**DIRECTIONS FOR THIS TASK:** Using the records below, transcribe word for word the stretch from the line that contains "J. S. Mill (245, 376)" through the line that contains "[Play] (124, 669)", both end lines included, and nothing else.

**Records from a data source:**

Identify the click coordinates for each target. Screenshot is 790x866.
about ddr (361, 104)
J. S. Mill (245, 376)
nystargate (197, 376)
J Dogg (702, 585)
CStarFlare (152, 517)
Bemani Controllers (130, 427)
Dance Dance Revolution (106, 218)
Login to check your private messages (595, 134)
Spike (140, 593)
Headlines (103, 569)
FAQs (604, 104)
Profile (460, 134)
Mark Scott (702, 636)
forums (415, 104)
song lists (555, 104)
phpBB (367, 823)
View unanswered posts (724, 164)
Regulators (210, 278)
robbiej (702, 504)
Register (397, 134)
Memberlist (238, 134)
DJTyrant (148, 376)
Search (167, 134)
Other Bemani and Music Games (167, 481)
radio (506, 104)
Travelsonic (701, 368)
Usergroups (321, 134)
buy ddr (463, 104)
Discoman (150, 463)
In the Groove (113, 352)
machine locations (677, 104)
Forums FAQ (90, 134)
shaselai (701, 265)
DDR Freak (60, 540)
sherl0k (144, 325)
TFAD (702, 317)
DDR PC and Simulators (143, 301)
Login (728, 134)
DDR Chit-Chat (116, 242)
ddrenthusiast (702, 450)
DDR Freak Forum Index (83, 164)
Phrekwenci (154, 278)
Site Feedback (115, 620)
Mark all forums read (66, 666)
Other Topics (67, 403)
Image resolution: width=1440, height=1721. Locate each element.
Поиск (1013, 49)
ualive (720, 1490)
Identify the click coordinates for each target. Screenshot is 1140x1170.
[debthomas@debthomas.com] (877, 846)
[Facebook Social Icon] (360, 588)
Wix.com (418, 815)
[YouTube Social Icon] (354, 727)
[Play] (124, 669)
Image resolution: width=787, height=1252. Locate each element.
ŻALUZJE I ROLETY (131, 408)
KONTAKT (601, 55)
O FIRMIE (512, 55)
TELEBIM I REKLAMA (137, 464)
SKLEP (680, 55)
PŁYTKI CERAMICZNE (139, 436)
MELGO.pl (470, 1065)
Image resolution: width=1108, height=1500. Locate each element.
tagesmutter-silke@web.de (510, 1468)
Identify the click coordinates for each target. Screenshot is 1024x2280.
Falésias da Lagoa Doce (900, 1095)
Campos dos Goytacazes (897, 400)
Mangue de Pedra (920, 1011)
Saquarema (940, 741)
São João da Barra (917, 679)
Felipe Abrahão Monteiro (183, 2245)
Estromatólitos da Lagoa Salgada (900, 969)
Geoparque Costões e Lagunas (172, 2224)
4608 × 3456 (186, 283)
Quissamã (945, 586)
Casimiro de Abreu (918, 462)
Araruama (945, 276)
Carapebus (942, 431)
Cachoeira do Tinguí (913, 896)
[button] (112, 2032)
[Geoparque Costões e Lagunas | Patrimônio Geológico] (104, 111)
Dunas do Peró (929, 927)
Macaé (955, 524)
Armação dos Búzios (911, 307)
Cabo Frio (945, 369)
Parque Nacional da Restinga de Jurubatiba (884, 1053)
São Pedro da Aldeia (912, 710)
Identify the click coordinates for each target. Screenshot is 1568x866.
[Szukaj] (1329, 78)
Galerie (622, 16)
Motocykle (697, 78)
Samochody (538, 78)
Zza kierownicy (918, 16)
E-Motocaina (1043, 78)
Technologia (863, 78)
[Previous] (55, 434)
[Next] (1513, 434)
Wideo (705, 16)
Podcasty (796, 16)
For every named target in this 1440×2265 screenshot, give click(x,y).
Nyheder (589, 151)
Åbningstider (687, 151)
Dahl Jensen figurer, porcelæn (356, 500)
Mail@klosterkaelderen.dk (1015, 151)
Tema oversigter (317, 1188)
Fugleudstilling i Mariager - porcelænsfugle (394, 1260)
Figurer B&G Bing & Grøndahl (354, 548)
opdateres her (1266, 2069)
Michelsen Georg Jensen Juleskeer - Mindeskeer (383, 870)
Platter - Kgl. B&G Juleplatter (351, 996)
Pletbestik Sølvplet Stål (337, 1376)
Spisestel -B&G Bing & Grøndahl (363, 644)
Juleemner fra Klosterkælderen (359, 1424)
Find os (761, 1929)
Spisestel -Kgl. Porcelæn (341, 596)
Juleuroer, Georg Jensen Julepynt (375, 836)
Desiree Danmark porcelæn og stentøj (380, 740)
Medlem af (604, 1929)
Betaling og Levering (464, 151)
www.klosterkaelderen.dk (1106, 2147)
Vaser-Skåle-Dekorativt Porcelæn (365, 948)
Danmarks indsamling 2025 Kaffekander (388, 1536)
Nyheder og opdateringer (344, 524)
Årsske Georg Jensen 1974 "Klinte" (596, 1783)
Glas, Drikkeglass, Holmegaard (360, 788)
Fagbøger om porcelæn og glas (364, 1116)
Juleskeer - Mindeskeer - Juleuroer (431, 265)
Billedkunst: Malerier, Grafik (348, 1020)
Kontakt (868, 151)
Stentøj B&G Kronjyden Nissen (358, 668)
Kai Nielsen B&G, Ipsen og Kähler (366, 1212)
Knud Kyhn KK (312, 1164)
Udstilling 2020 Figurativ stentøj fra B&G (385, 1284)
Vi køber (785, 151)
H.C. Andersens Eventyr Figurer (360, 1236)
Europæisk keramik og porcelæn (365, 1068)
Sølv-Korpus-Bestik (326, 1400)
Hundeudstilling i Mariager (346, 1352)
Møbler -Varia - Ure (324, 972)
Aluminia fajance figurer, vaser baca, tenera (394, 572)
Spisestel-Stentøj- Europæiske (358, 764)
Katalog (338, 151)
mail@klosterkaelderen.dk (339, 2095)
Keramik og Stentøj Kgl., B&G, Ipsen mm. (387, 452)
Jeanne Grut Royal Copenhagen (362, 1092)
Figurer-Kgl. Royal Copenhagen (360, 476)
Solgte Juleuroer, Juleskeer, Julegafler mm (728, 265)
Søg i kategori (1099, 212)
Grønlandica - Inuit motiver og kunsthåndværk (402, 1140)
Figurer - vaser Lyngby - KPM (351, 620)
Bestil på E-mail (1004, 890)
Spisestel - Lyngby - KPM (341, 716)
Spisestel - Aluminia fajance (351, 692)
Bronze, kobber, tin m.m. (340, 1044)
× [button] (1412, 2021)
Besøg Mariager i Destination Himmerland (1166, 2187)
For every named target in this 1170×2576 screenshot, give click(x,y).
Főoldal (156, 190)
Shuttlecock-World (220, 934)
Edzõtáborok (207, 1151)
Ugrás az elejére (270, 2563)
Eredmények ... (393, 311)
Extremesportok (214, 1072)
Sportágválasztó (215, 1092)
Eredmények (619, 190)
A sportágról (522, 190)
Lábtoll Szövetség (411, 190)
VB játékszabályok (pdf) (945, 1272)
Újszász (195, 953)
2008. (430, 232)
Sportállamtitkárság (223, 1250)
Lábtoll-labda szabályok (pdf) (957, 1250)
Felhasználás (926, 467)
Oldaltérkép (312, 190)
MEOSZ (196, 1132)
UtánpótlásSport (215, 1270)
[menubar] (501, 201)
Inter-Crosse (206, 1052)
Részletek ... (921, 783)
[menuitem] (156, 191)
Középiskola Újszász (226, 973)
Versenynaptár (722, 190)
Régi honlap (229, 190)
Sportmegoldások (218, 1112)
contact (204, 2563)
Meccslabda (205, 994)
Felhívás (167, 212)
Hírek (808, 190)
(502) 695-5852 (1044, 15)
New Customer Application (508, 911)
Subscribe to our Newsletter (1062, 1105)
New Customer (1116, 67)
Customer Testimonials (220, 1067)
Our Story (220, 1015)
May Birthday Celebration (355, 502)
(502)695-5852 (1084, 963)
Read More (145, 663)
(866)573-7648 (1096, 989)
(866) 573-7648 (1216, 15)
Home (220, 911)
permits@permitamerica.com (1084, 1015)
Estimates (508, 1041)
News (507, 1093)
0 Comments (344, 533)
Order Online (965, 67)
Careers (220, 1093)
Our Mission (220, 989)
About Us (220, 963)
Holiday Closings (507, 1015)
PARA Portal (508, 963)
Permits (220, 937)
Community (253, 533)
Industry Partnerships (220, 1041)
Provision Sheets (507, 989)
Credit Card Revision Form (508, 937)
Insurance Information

**TASK SOLUTION:**
J. S. Mill (245, 376)
nystargate (197, 376)
J Dogg (702, 585)
CStarFlare (152, 517)
Bemani Controllers (130, 427)
Dance Dance Revolution (106, 218)
Login to check your private messages (595, 134)
Spike (140, 593)
Headlines (103, 569)
FAQs (604, 104)
Profile (460, 134)
Mark Scott (702, 636)
forums (415, 104)
song lists (555, 104)
phpBB (367, 823)
View unanswered posts (724, 164)
Regulators (210, 278)
robbiej (702, 504)
Register (397, 134)
Memberlist (238, 134)
DJTyrant (148, 376)
Search (167, 134)
Other Bemani and Music Games (167, 481)
radio (506, 104)
Travelsonic (701, 368)
Usergroups (321, 134)
buy ddr (463, 104)
Discoman (150, 463)
In the Groove (113, 352)
machine locations (677, 104)
Forums FAQ (90, 134)
shaselai (701, 265)
DDR Freak (60, 540)
sherl0k (144, 325)
TFAD (702, 317)
DDR PC and Simulators (143, 301)
Login (728, 134)
DDR Chit-Chat (116, 242)
ddrenthusiast (702, 450)
DDR Freak Forum Index (83, 164)
Phrekwenci (154, 278)
Site Feedback (115, 620)
Mark all forums read (66, 666)
Other Topics (67, 403)
Image resolution: width=1440, height=1721. Locate each element.
Поиск (1013, 49)
ualive (720, 1490)
Identify the click coordinates for each target. Screenshot is 1140x1170.
[debthomas@debthomas.com] (877, 846)
[Facebook Social Icon] (360, 588)
Wix.com (418, 815)
[YouTube Social Icon] (354, 727)
[Play] (124, 669)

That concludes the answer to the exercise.